Ce « voyage » n’a beau duré que 2 minutes environ, il passe à la fois lentement car j’en savoure chaque instant, et trop rapidement, car le retour en surface est brusque et le contraste trop grand entre le monde aérien et le monde sous-marin. Je regrette de le quitter si vite. Ce monde qui a été mien pendant cette descente et qui déjà pendant la remontée me quittait progressivement pour me réexpédier vers le monde réel auquel, quoi qu’il en soit, j’appartiens comme tout un chacun.
C’est une véritable expédition à laquelle on doit fournir son attention tant dans la phase de préparation, que dans sa concrétisation, sans négliger de se retourner sur le chemin parcouru et les sensations éprouvées une fois ressortie… pour préparer la prochaine étape, la prochaine plongée, où je tâcherais de retrouver les sensations merveilleuses éprouvées alors.
L’angoisse, une fois retrouvé l’air frais de la surface, est de ne pas ressentir un tel plaisir à la plongée suivante… l’angoisse n’est pas tant de ne pas atteindre le fond la prochaine fois, mais de ne pas s’atteindre soi-même, se retrouver en tête à tête avec ce miroir qu’est la mer…
L’image que j’aime par-dessus tout donner de mes plongées, c’est celle de la surface vue d’en dessous.

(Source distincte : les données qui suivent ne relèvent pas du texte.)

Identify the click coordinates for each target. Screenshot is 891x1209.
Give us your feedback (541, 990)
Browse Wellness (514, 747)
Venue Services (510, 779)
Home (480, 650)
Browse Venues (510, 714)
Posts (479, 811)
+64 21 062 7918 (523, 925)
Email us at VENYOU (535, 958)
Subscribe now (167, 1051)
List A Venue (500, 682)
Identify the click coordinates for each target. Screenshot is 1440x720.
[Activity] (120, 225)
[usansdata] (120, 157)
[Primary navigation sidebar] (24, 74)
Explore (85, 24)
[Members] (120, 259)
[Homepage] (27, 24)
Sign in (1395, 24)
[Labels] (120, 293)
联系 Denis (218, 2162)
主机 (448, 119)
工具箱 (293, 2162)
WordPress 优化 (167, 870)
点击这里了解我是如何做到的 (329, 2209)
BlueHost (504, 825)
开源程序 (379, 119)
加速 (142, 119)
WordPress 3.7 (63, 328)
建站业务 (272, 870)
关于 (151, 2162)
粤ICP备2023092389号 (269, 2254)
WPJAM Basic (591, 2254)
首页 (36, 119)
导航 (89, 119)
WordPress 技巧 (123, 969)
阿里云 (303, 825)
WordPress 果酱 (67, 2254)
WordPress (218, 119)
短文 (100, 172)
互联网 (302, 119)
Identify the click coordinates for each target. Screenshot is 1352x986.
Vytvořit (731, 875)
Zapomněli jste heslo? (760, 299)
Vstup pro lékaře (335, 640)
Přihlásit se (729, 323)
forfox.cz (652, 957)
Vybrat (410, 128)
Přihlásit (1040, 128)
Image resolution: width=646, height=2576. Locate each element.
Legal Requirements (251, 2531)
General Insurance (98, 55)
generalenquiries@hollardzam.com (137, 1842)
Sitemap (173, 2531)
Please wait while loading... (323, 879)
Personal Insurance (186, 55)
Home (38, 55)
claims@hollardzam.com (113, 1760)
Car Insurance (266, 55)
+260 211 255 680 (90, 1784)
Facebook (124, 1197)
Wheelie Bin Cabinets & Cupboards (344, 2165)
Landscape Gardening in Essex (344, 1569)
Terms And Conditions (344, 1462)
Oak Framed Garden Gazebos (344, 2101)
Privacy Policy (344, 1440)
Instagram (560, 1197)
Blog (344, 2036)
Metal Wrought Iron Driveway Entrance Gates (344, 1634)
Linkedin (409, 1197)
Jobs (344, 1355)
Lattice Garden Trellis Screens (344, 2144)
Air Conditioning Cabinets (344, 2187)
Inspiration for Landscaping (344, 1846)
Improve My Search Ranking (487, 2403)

Cette étendue, plafond bleu infini, remplie de lumière et marquant la limite entre le monde agité de l’extérieur et le monde somptueux dans lequel je voyage. Lumière ? Voilà un terme que vous ne vous attendiez probablement pas à me voir employer sous la mer. Et bien détrompez-vous ! La lumière, il y en a. Tout du moins dans les eaux clémentes de la Méditerranée où je pratique ma passion. Elle me parvient de tout là haut. Elle transperce la surface. Pas une lumière pleine comme dans le ciel. Non, des rayons, que je peux discerner. Des raies de soleil qui réchauffent l’eau et l’ambiance bleue-froide qu’elle transmet.
Quand les jours sont gris, la mer est grise et la plongée n’est pas alors aussi agréable qu’à l’ordinaire. Il me faut alors utiliser ma motivation de progression pour m’encourager à descendre et consentir les efforts qui m’apporteront ensuite la satisfaction de la performance ou de l’exercice accompli. Mais imaginez-vous dès lors plonger le soir, lorsque, même si le ciel est dégagé, les rayons du soleil ne font que raser la surface et ne la pénètrent pas. Les eaux sont alors sombres, elles semblent hostiles. Dans ce cas, outre l’envie de progresser qui me pousse (surtout à l’approche d’une grande compétition !), l’ambiance amicale qui m’entoure constitue le facteur clé qui me donne l’étincelle déclanchant l’envie de descendre. Ça change tout d’être bien entourée et de rigoler pendant l’entraînement en mer. Nous partageons chacun la plongée des autres. Nous y contribuons en apportant la sécurité, mais pas seulement. Chaque plongée réussie (où l’on ressort avec le sourire !) donne l’énergie au groupe et la plongée suivante n’est alors qu’une formalité. Un plaisir de plus que l’on rajoute à une longue liste rédigée de dimanche en dimanche, de sortie en sortie, tout au long de l’année.
Voyez la complexité des sentiments, des sensations éprouvées. Dès lors, les exprimer n’est pas chose facile, mais si par mes mots je vous fais également rêver un peu, plonger un peu, voyager un peu et découvrir ce monde mystérieux… alors c’est déjà ça. C’est déjà ça.